>With regard to DLA, I'm still confused that you said even unrolling can be considered as the systolic array. I fully understand the systolic array, but cannot really understand the connection between unrolling and having a systolic array implied. In another words, I don't know what are option that the compiler has to infer different design when facing and unrolled loop. Is there any resources that explain how compiler in different situations infer different designs for unrolled loop?
I personally do not consider loop unrolling as "generating an array of PEs" but some people are very keen on calling it that; this is just a matter of notation and is unrelated to what the compiler actually does. In fact, I would assume the compiler uses the same algorithm to unroll loops all the time. I can point you to multiple papers where the authors draw an array of PEs to describe their design while all they have actually done in the code is to add #pragma unroll to a loop... I am suspecting this might also be the case with the DLA paper. In fact, the best example of this is probably "Section 9.1.2. Use a Single Kernel to Describe Systolic Arrays" of the Best Practices Guide where it is described that now it is recommend to avoid autorun kernels on Startix 10 and instead use a single-kernel design to describe systolic arrays, while the code example is just unrolling two loops... This will just result in a single long and wide pipeline and not what I would call a systolic array which is a set of disjoint PEs connected with FIFOs and implicitly synchronized using the stall signals of the FIFOs... Please note that much of what I say here are my own personal opinions based on my personal experience and I could always be wrong.

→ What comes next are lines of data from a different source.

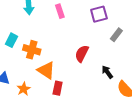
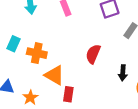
black arrow: (107, 72) -> (123, 73), turned -136

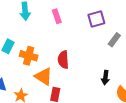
red semicircle: (93, 54) -> (63, 60), moved, turned -30

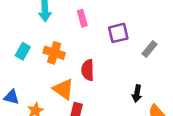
purple square: (96, 19) -> (118, 33), moved
orange cross: (29, 56) -> (54, 53), moved

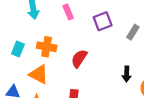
red semicircle: (88, 70) -> (79, 59), turned 42
orange triangle: (63, 89) -> (39, 74), moved

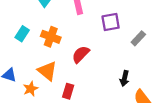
orange triangle: (39, 74) -> (47, 71), moved

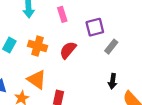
gray rectangle: (138, 38) -> (111, 47), moved
red semicircle: (81, 54) -> (68, 50), moved

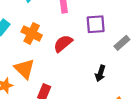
gray rectangle: (111, 47) -> (122, 43), moved
black arrow: (113, 81) -> (100, 73), moved

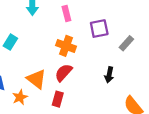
orange cross: (32, 33) -> (66, 46), moved
red semicircle: (63, 43) -> (64, 73), moved

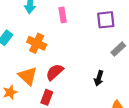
purple square: (99, 29) -> (106, 20), moved
orange cross: (66, 46) -> (37, 43), moved

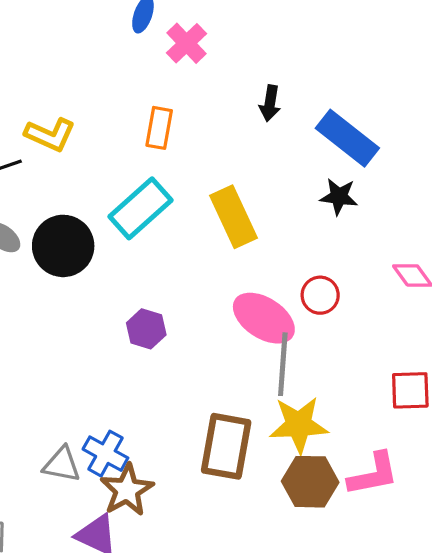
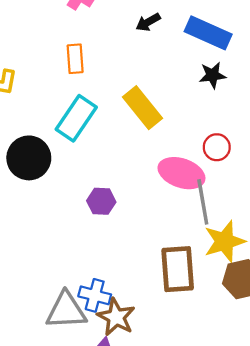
black arrow: (270, 103) -> (148, 22), turned 65
gray triangle: (62, 464) -> (66, 311), size x1.5

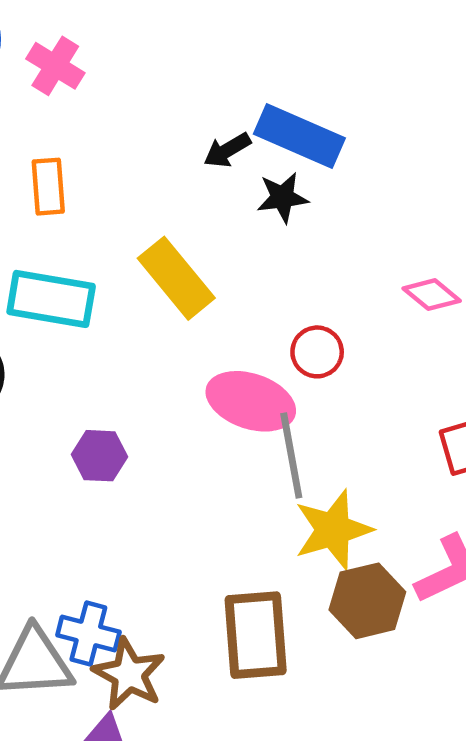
black arrow: (148, 22) -> (227, 150), moved
black star: (212, 75) -> (282, 197), moved
cyan rectangle: (76, 118) -> (51, 299), turned 66
brown rectangle: (178, 269) -> (256, 635), moved

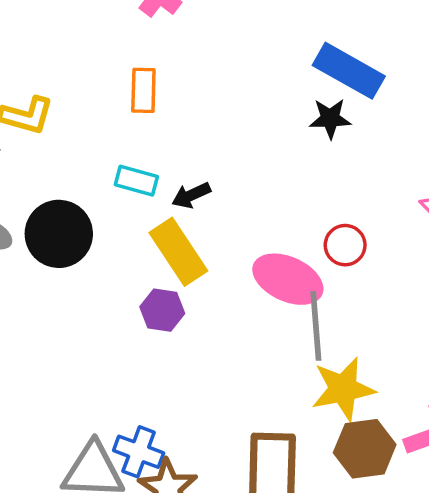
black arrow: (227, 150) -> (191, 195), moved
yellow rectangle: (176, 278) -> (178, 252), moved
cyan rectangle: (51, 299) -> (136, 181), size x0.6

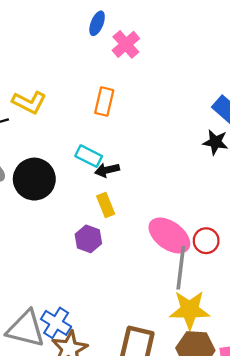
black arrow: (191, 195) -> (107, 170), moved
red circle: (345, 245) -> (206, 241), moved
yellow rectangle: (178, 252) -> (106, 205), size x0.6

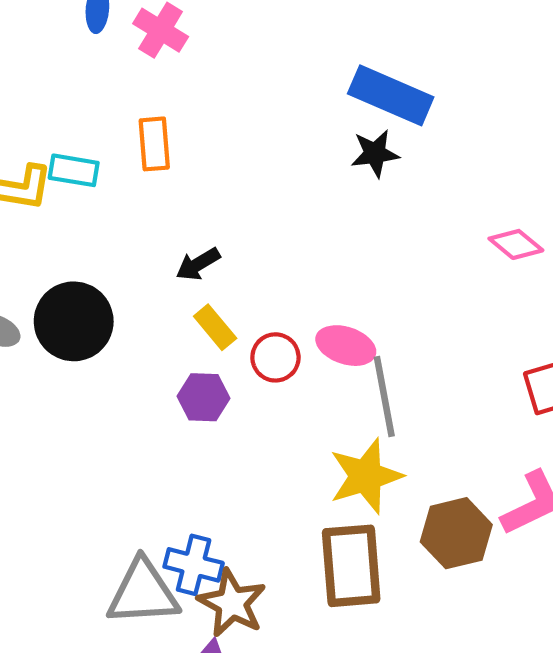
cyan rectangle: (89, 156) -> (74, 170), moved
pink ellipse: (169, 236) -> (346, 346), size x0.7
red circle: (206, 241) -> (275, 357), moved
yellow star: (190, 310) -> (366, 476), moved

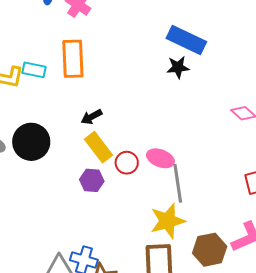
orange rectangle: (154, 144) -> (73, 59), size x1.5
yellow rectangle: (215, 327) -> (98, 147), size x1.4

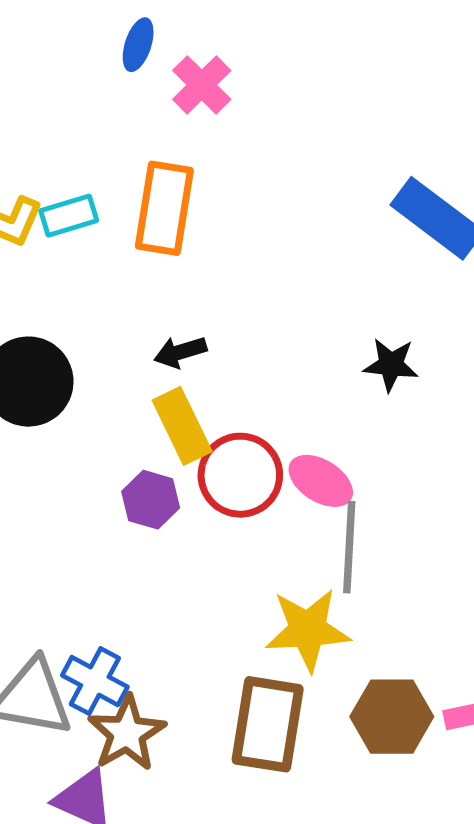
black star: (178, 67) -> (391, 365), moved
cyan rectangle: (34, 70) -> (69, 216), turned -40
red circle: (127, 163) -> (240, 475), size x1.5

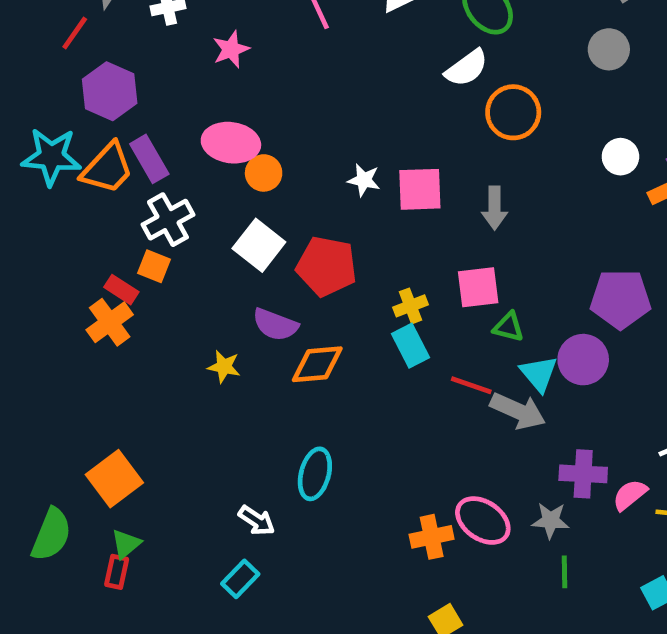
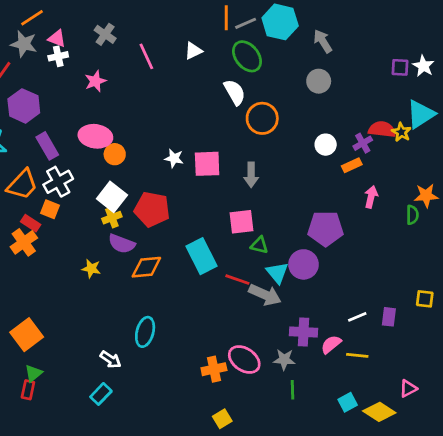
white semicircle: (467, 68) -> (235, 92), turned -84
orange trapezoid: (107, 168) -> (22, 185), moved
yellow cross: (411, 306) -> (112, 218), moved
cyan rectangle: (411, 346) -> (202, 256), size x1.4

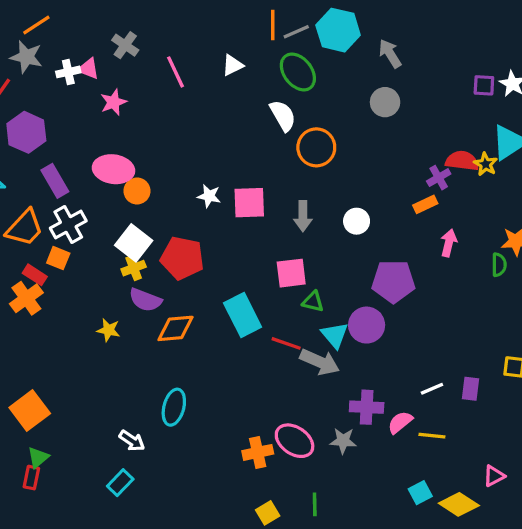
pink triangle: (57, 38) -> (88, 69), moved
white circle: (326, 145) -> (357, 221), moved
green line: (292, 390) -> (315, 504), moved

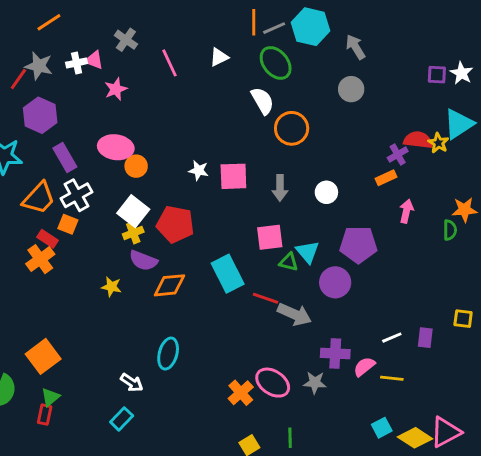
gray star: (26, 57) -> (39, 66), moved
cyan triangle: (335, 335) -> (308, 252), moved
orange cross: (258, 452) -> (241, 393), turned -30
pink triangle: (494, 476) -> (446, 432), moved, size x1.6

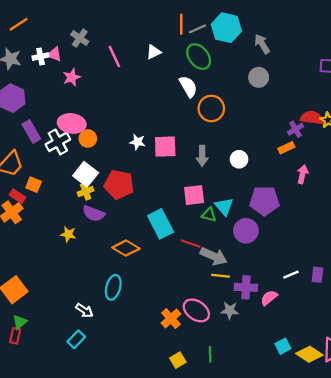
white cross: (77, 195) -> (58, 142), moved
orange diamond: (170, 285) -> (126, 248), moved, turned 36
yellow line: (392, 378) -> (221, 276), moved

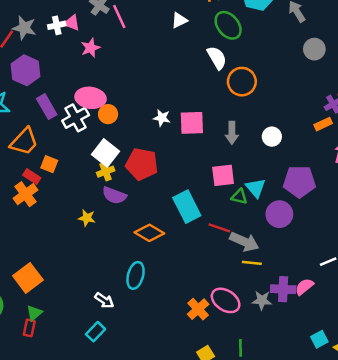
pink line: (114, 57) -> (119, 17), moved
gray circle: (259, 77) -> (314, 49), moved
purple cross: (246, 287) -> (283, 289), moved

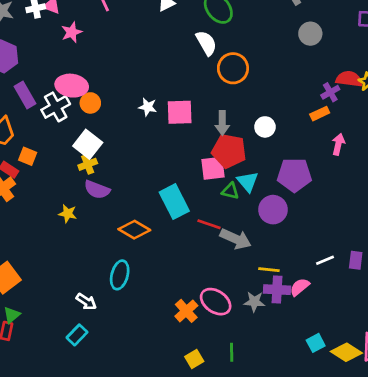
red pentagon: (142, 164) -> (229, 151), moved
yellow line: (252, 263) -> (269, 270), moved

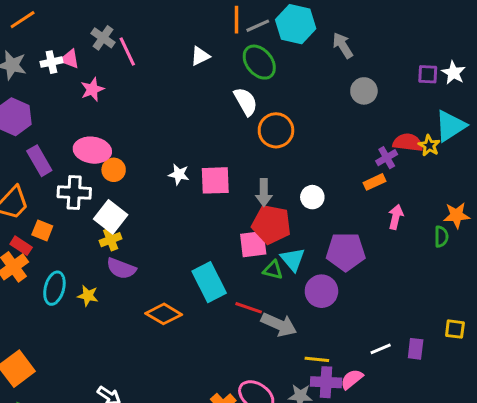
white cross: (56, 107) -> (74, 193), moved, turned 32
cyan ellipse: (120, 275) -> (54, 288), moved

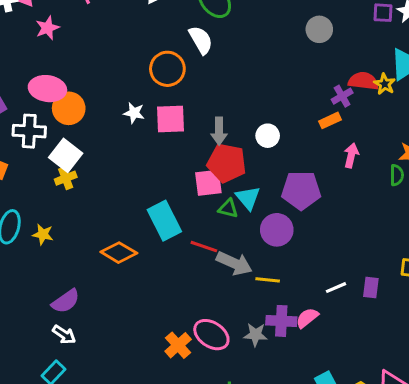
orange circle: (276, 130) -> (167, 69), moved
orange circle: (114, 170) -> (69, 108), size x1.4
purple semicircle: (121, 268) -> (66, 301), moved, turned -56
yellow line: (317, 359) -> (268, 280), moved

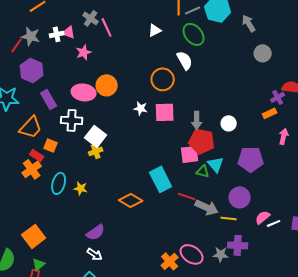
orange circle: (69, 108) -> (107, 85), moved
purple circle: (277, 230) -> (240, 197), moved
pink semicircle: (307, 318) -> (263, 217), moved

Regarding resource utilization, MLAB estimation has only been added to the HTML report but not to the area report summary printed to stdout. The mapping of the rest of the resources is like this:
ALUT from HTML report = ALUT from summary
FF from HTML report = Dedicated logic registers from summary
RAMs from HTML report = Memory blocks from summary
DSP from HTML report = DSP from summary
Logic utilization from summary (supposed to estimate ALM usage) = ALUT + Dedicated logic registers/FF
You should remember that the report just uses a resource model Intel has come up with and can be highly inaccurate at times (both over and under-estimated). Specifically, the logic utilization estimation is very inaccurate and usually over-estimated since it does not account for the fact that much of the required ALUT and FFs will be mapped to the same ALM; then again estimation this mapping with any reasonable degree of accuracy will be very difficult. What I do is that I totally ignore the logic utilization and just place and route the design to see what happens; if the logic was indeed over-utilized, then I will go and modify my kernel.